Input data.
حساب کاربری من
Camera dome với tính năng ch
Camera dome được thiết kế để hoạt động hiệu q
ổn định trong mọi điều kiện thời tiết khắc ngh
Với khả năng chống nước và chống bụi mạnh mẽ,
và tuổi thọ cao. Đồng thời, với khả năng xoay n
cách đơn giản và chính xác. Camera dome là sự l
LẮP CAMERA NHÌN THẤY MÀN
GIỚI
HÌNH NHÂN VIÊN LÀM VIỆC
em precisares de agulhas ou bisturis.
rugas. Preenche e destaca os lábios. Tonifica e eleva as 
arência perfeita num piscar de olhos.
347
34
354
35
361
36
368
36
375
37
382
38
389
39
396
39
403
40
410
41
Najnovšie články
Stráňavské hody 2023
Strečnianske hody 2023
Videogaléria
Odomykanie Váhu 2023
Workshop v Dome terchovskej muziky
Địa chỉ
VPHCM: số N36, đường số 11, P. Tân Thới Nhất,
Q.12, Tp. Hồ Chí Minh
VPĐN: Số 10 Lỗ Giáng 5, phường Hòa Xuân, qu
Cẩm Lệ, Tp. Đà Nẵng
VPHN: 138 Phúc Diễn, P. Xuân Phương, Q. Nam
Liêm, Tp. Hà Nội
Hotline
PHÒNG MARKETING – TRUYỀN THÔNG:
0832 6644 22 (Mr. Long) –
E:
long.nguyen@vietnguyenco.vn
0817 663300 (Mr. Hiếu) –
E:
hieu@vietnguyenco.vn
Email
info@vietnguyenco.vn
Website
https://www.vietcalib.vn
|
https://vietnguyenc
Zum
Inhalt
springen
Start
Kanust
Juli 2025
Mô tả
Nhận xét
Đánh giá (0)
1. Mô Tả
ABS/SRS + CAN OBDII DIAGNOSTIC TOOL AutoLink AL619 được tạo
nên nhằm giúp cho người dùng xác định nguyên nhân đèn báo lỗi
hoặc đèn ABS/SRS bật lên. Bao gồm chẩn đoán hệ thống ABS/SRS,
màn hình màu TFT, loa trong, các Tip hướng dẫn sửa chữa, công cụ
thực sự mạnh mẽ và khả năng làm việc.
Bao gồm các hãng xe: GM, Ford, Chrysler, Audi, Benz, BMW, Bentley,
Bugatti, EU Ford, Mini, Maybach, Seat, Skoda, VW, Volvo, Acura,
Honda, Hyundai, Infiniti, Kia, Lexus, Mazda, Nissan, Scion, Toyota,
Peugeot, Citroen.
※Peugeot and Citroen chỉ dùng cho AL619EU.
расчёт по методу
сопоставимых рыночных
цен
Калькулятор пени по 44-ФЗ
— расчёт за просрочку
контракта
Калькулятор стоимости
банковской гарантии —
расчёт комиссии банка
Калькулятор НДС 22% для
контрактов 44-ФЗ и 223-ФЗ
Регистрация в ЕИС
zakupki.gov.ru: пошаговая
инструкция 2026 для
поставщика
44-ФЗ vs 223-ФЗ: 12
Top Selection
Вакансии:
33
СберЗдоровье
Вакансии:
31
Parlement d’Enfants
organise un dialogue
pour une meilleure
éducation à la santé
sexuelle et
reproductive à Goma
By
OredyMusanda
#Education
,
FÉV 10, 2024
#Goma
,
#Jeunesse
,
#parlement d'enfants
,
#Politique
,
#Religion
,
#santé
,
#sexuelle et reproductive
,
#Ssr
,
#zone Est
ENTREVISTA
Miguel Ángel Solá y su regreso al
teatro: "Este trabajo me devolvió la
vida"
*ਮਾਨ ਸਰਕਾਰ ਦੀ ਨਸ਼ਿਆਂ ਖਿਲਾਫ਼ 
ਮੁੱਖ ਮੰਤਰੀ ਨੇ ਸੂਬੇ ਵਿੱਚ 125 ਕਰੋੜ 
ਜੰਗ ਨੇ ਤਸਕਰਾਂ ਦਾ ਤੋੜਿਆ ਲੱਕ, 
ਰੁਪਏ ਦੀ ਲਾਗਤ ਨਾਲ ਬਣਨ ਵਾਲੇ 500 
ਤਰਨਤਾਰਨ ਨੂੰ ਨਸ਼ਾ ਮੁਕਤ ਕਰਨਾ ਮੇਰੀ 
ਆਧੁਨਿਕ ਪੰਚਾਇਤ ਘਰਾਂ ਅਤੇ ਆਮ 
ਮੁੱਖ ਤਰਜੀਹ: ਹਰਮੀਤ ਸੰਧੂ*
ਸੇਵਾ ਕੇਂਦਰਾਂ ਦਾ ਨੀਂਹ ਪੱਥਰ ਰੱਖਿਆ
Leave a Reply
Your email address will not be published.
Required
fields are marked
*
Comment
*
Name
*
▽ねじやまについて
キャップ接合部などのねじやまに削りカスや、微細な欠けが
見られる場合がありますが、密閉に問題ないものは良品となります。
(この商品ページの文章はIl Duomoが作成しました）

Task instructions. Each line of the data above that contains the string "reproductive" should be counted; give only the total.

Result for this exercise. 2